[Opening Material supplied section]
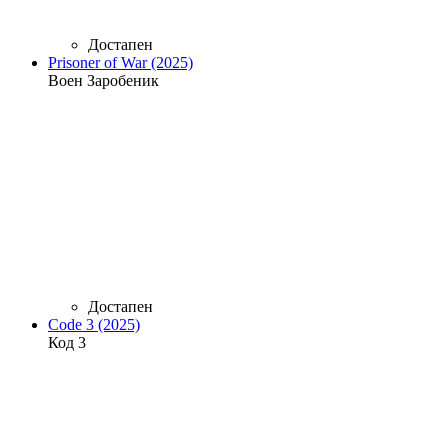
Достапен
Prisoner of War (2025)
Воен Заробеник
Достапен
Code 3 (2025)
Код 3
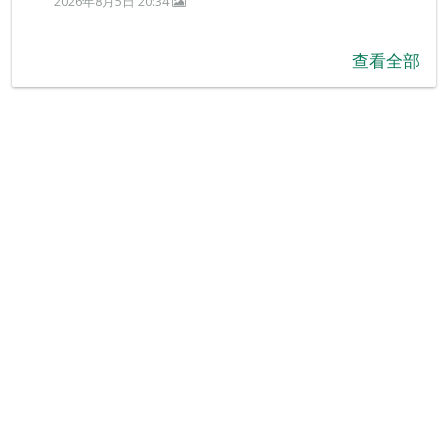
2026年8月5日 20:34
查看全部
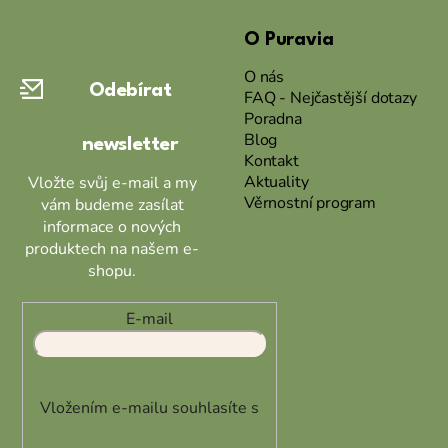
á
O Puravia
p
a
O nás
Odebírat
t
FAQ - Nejčastější dotazy
Poradna
í
Blog
newsletter
Kontakt
Aktuality
Vložte svůj e-mail a my
Věrnostní program
vám budeme zasílat
informace o nových
produktech na našem e-
shopu.
E-mail
Vložením e-mailu souhlasíte s
podmínkami ochrany osobních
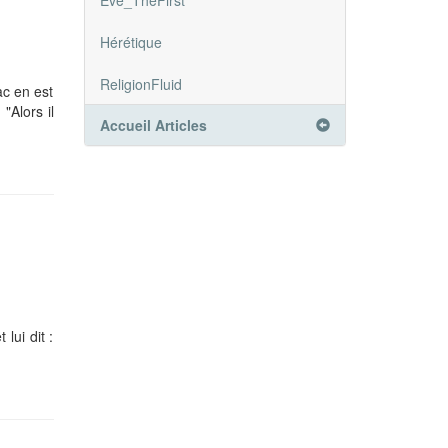
Eve_TheFirst
Hérétique
ReligionFluid
ac en est
"Alors il
Accueil Articles
lui dit :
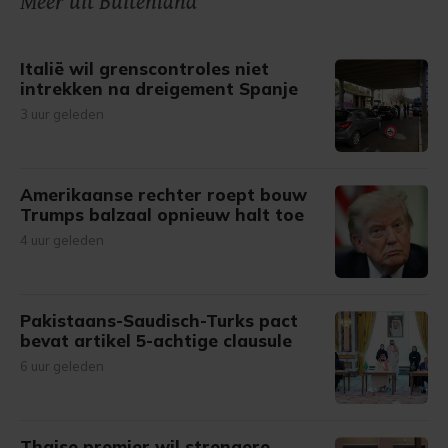
Meer uit Buitenland
Italië wil grenscontroles niet
intrekken na dreigement Spanje
3 uur geleden
Amerikaanse rechter roept bouw
Trumps balzaal opnieuw halt toe
4 uur geleden
Pakistaans-Saudisch-Turks pact
bevat artikel 5-achtige clausule
6 uur geleden
Thaise premier wil strengere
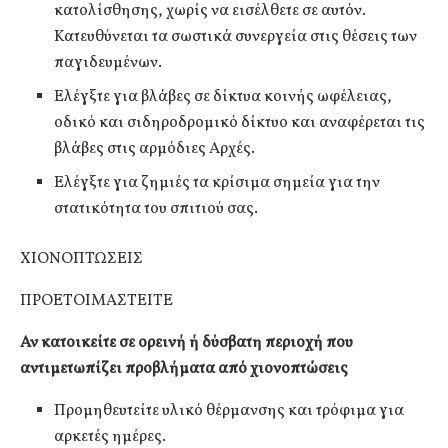
κατολίσθησης, χωρίς να εισέλθετε σε αυτόν.
Κατευθύνεται τα σωστικά συνεργεία στις θέσεις των
παγιδευμένων.
Ελέγξτε για βλάβες σε δίκτυα κοινής ωφέλειας,
οδικό και σιδηροδρομικό δίκτυο και αναφέρεται τις
βλάβες στις αρμόδιες Αρχές.
Ελέγξτε για ζημιές τα κρίσιμα σημεία για την
στατικότητα του σπιτιού σας.
ΧΙΟΝΟΠΤΩΣΕΙΣ
ΠΡΟΕΤΟΙΜΑΣΤΕΙΤΕ
Αν κατοικείτε σε ορεινή ή δύσβατη περιοχή που
αντιμετωπίζει προβλήματα από χιονοπτώσεις
Προμηθευτείτε υλικό θέρμανσης και τρόφιμα για
αρκετές ημέρες.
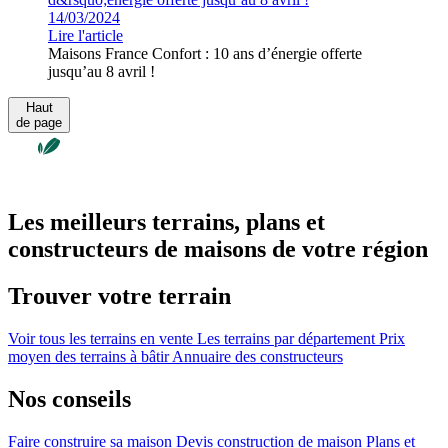
14/03/2024
Lire l'article
Maisons France Confort : 10 ans d’énergie offerte
jusqu’au 8 avril !
Haut
de page
Les meilleurs terrains, plans et
constructeurs de maisons de votre région
Trouver votre terrain
Voir tous les terrains en vente
Les terrains par département
Prix
moyen des terrains à bâtir
Annuaire des constructeurs
Nos conseils
Faire construire sa maison
Devis construction de maison
Plans et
[Closing Material supplied section]
Try it: Within the entries above, find every line where the string "constructeurs" occurs, and copy it.

Written response:
constructeurs de maisons de votre région
Annuaire des constructeurs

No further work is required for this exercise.